Critical Microsoft SharePoint Vulnerabilities Identified: What You Need to Know
On July 22, 2025, the U.S. Cybersecurity and Infrastructure Security Agency (CISA) added two significant Microsoft SharePoint vulnerabilities to its Known Exploited Vulnerabilities (KEV) catalog, highlighting the urgency for organizations to address these security risks. The specific vulnerabilities, designated CVE-2025-49704 and CVE-2025-49706, have shown signs of active exploitation, prompting immediate attention.
Overview of the Vulnerabilities
CISA has reported that federal agencies within the Civilian Executive Branch (FCEB) must remediate these vulnerabilities by July 23, 2025. The agency noted that the vulnerabilities allow unauthorized access to on-premise SharePoint servers through a combination of a spoofing attack and a remote code execution (RCE) vulnerability chain.
Details on the Vulnerability Types
- CVE-2025-49704: This is categorized as SharePoint Remote Code Execution.
- CVE-2025-49706: Identified as SharePoint Post-auth Remote Code Execution.
These vulnerabilities are part of a larger vulnerability cluster known as "ToolShell." Recent reports indicate that sophisticated hacking groups, including those associated with nation-state actors like Linen Typhoon and Violet Typhoon, have exploited these flaws since July 7, 2025.
Latest Insights from Microsoft
At the time of this report, Microsoft maintained that only CVE-2025-53770 was known to be actively exploited in the wild. The initial advisories provided a comprehensive breakdown of four SharePoint vulnerabilities:
- CVE-2025-49704: Remote Code Execution
- CVE-2025-49706: Post-auth Remote Code Execution
- CVE-2025-53770: ToolShell Authentication Bypass and Remote Code Execution
- CVE-2025-53771: ToolShell Path Traversal
Interestingly, the connection between CVE-2025-53770 and the other vulnerabilities suggests that exploiting this bug does not require CVE-2025-53771, which could provide an efficient attack vector for malicious entities.

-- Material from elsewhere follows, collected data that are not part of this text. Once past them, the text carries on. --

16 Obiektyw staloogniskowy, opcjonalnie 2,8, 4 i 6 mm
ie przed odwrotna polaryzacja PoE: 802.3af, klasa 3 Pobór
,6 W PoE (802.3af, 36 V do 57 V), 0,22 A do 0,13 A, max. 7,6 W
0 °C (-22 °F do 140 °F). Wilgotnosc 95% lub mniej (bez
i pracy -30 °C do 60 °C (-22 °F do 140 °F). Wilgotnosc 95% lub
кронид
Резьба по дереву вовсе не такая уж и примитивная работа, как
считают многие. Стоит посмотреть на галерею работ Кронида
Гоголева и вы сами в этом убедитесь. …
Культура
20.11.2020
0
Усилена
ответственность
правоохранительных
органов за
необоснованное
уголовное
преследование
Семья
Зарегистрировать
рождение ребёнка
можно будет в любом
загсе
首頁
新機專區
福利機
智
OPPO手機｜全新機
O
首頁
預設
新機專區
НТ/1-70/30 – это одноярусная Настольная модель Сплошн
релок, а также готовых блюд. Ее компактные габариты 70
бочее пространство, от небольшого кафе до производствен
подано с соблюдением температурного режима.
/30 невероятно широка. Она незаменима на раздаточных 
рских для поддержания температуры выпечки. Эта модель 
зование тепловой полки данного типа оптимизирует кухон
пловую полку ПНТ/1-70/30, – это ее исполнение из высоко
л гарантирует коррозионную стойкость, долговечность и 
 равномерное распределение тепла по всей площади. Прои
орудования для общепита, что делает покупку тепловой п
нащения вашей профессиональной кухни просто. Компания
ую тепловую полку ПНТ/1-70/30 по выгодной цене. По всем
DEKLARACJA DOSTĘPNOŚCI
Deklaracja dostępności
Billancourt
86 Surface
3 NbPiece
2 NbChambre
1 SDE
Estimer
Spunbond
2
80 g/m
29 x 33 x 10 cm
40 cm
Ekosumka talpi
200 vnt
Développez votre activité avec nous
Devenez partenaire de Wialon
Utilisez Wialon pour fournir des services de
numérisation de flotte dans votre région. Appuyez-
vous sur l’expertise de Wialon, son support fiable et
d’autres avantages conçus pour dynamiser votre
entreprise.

Understanding the Root Cause
According to insights from the Akamai Security Intelligence Group, CVE-2025-53770 results from a combination of two vulnerabilities: an authentication bypass (CVE-2025-49706) and an insecure deserialization vulnerability (CVE-2025-49704). Addressing this chain of vulnerabilities is essential for securing affected systems.

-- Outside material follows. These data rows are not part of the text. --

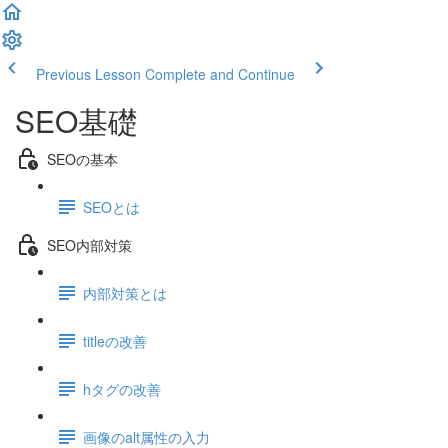
Previous Lesson
Complete and Continue
SEO基礎
SEOの基本
SEOとは
SEO内部対策
内部対策とは
titleの改善
hタグの改善
画像のalt属性の入力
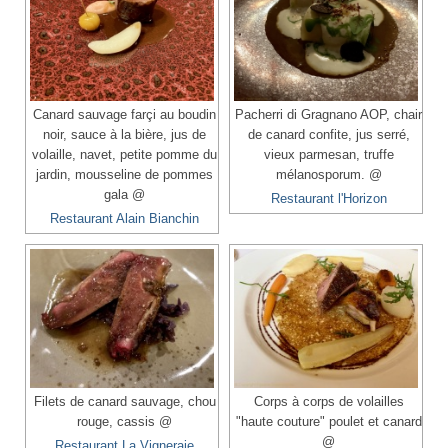
Canard sauvage farçi au boudin
Pacherri di Gragnano AOP, chair
noir, sauce à la bière, jus de
de canard confite, jus serré,
volaille, navet, petite pomme du
vieux parmesan, truffe
jardin, mousseline de pommes
mélanosporum. @
gala @
Restaurant l'Horizon
Restaurant Alain Bianchin
Filets de canard sauvage, chou
Corps à corps de volailles
rouge, cassis @
"haute couture" poulet et canard
@
Restaurant La Vigneraie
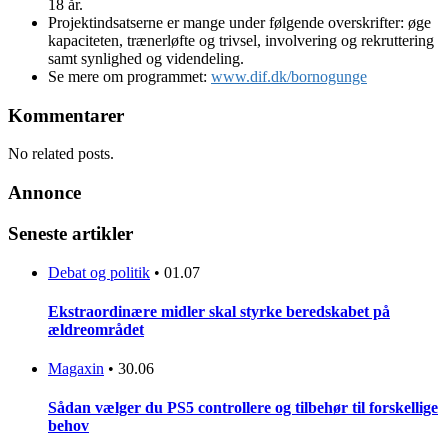
18 år.
Projektindsatserne er mange under følgende overskrifter: øge
kapaciteten, trænerløfte og trivsel, involvering og rekruttering
samt synlighed og videndeling.
Se mere om programmet:
www.dif.dk/bornogunge
Kommentarer
No related posts.
Annonce
Seneste artikler
Debat og politik
•
01.07
Ekstraordinære midler skal styrke beredskabet på
ældreområdet
Magaxin
•
30.06
Sådan vælger du PS5 controllere og tilbehør til forskellige
behov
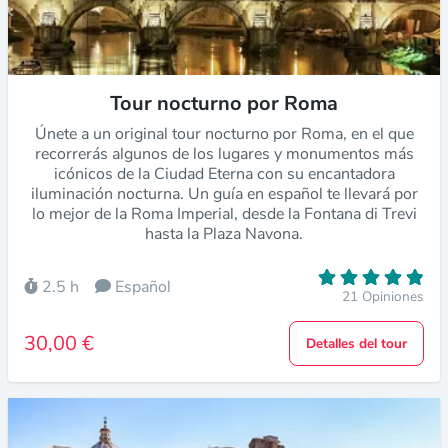
Tour nocturno por Roma
Únete a un original tour nocturno por Roma, en el que
recorrerás algunos de los lugares y monumentos más
icónicos de la Ciudad Eterna con su encantadora
iluminación nocturna. Un guía en español te llevará por
lo mejor de la Roma Imperial, desde la Fontana di Trevi
hasta la Plaza Navona.
2.5 h
Español
21 Opiniones
30,00 €
Detalles del tour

Microsoft’s Position on Vulnerabilities
When contacted about the ongoing status of CVE-2025-53771 and other related issues, a Microsoft spokesperson reiterated that the advisories are reliable as of their original publication dates. They also highlighted their collaboration with CISA in maintaining the KEV catalog, which aims to inform organizations about exploited vulnerabilities in real-time.

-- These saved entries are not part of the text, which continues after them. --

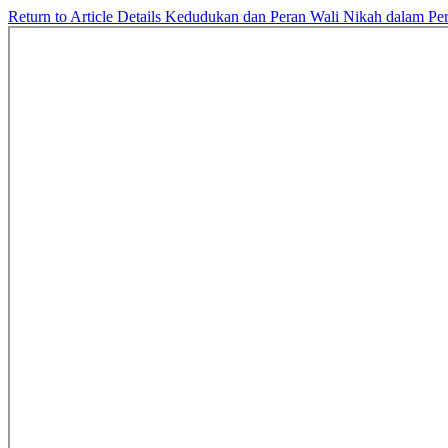
Return to Article Details
Kedudukan dan Peran Wali Nikah dalam Pe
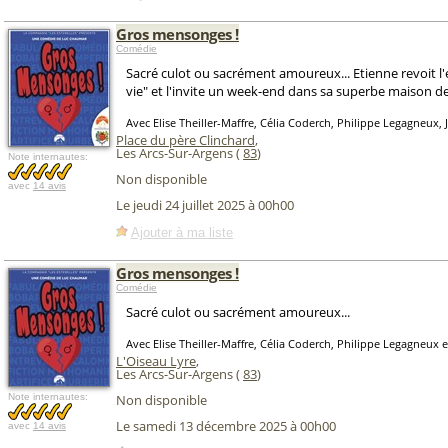
Gros mensonges !
Comédie
Sacré culot ou sacrément amoureux... Etienne revoit l
vie" et l'invite un week-end dans sa superbe maison 
Avec Elise Theiller-Maffre, Célia Coderch, Philippe Legagneux, 
Place du père Clinchard
,
Les Arcs-Sur-Argens (
83
)
Note internautes:
Non disponible
avec
14 avis
Le jeudi 24 juillet 2025 à 00h00
Ajouter à ma liste
Gros mensonges !
Comédie
Sacré culot ou sacrément amoureux...
Avec Elise Theiller-Maffre, Célia Coderch, Philippe Legagneux e
L'Oiseau Lyre
,
Les Arcs-Sur-Argens (
83
)
Note internautes:
Non disponible
Le samedi 13 décembre 2025 à 00h00
avec
14 avis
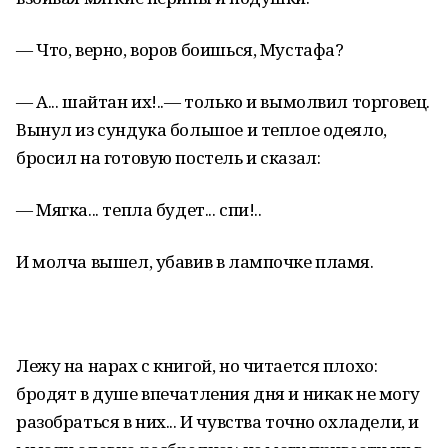
— Что, верно, воров боишься, Мустафа?
— А... шайтан их!..— только и вымолвил торговец.
Вынул из сундука большое и теплое одеяло,
бросил на готовую постель и сказал:
— Мягка... тепла будет... спи!..
И молча вышел, убавив в лампочке пламя.
Лежу на нарах с книгой, но читается плохо:
бродят в душе впечатления дня и никак не могу
разобраться в них... И чувства точно охладели, и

Security Mitigations and Agency Warnings
Recent discussions reveal that watchTowr Labs has developed a method to exploit CVE-2025-53770 while circumventing Microsoft’s Antimalware Scan Interface (AMSI), which is designed to mitigate unauthorized attacks. CEO Benjamin Harris emphasized the importance of patching these vulnerabilities rather than relying solely on mitigations like AMSI. “Enabling AMSI without patching can lead to false confidence,” he warned, urging organizations to take proactive steps to secure their systems against potential exploitation.
Given that these vulnerabilities have been linked to state-sponsored attackers, it is critical for organizations to act swiftly. Relying on partial mitigations could create a false sense of security, exposing them to further risks.
Final Thoughts
The identification of these vulnerabilities serves as a stark reminder of the evolving threat landscape in cybersecurity. For organizations utilizing Microsoft SharePoint, prioritizing these patches and staying informed about the latest developments is essential. As the situation continues to evolve, the focus should remain on ensuring thorough security practices to protect sensitive data and systems.